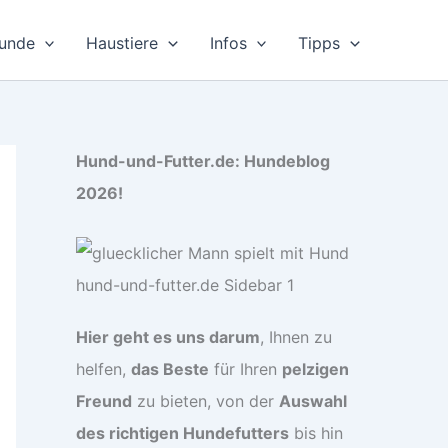
unde
Haustiere
Infos
Tipps
Hund-und-Futter.de: Hundeblog
2026!
Hier geht es uns darum
, Ihnen zu
helfen,
das Beste
für Ihren
pelzigen
Freund
zu bieten, von der
Auswahl
des richtigen Hundefutters
bis hin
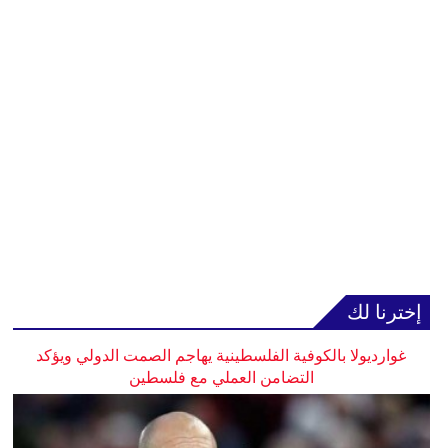
إخترنا لك
غوارديولا بالكوفية الفلسطينية يهاجم الصمت الدولي ويؤكد
التضامن العملي مع فلسطين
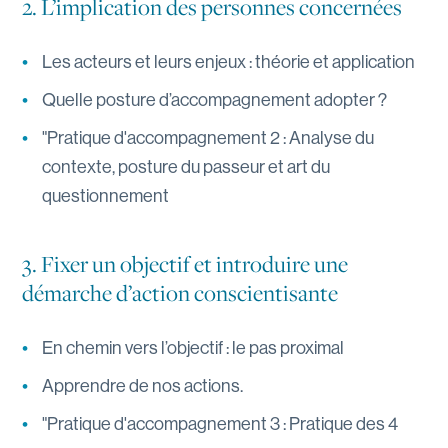
2. L’implication des personnes concernées
Les acteurs et leurs enjeux : théorie et application
Quelle posture d’accompagnement adopter ?
"Pratique d'accompagnement 2 : Analyse du
contexte, posture du passeur et art du
questionnement
3. Fixer un objectif et introduire une
démarche d’action conscientisante
En chemin vers l’objectif : le pas proximal
Apprendre de nos actions.
"Pratique d'accompagnement 3 : Pratique des 4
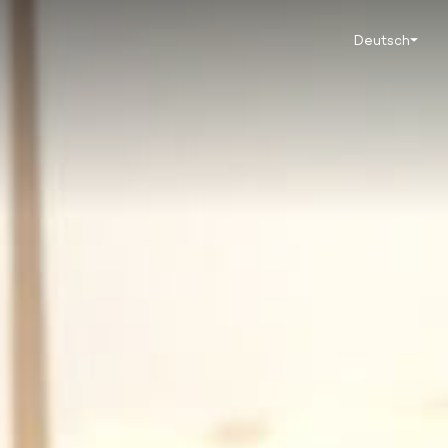
Deutsch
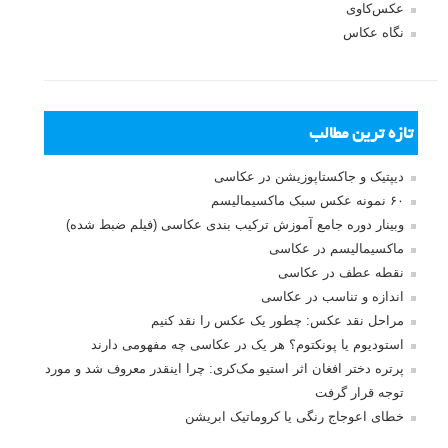
عکس‌کاوی
نگاه عکاس
تازه ترین مطالب
دیپتیک و جاکستا‌پوزیشن در عکاسی
۶۰ نمونه عکس سبک ماکسیمالیسم
وبینار دوره جامع آموزش ترکیب بندی عکاسی (فیلم ضبط شده)
ماکسیمالیسم در عکاسی
نقطه عطف در عکاسی
اندازه و تناسب در عکاسی
مراحل نقد عکس: چطور یک عکس را نقد کنیم
استودیوم یا پونکتوم؟ هر یک در عکاسی چه مفهومی دارند
پرتره دختر افغان اثر استیو مک‌کری: چرا اینقدر معروف شد و مورد
توجه قرار گرفت
خطای اعوجاج رنگی یا کروماتیک ابریشن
________________________________________
_Goal of the exercise_
Scan the material for lines that hold the word "ماکسیمالیسم", then say how many there are and nothing else.

_Exercise output_
2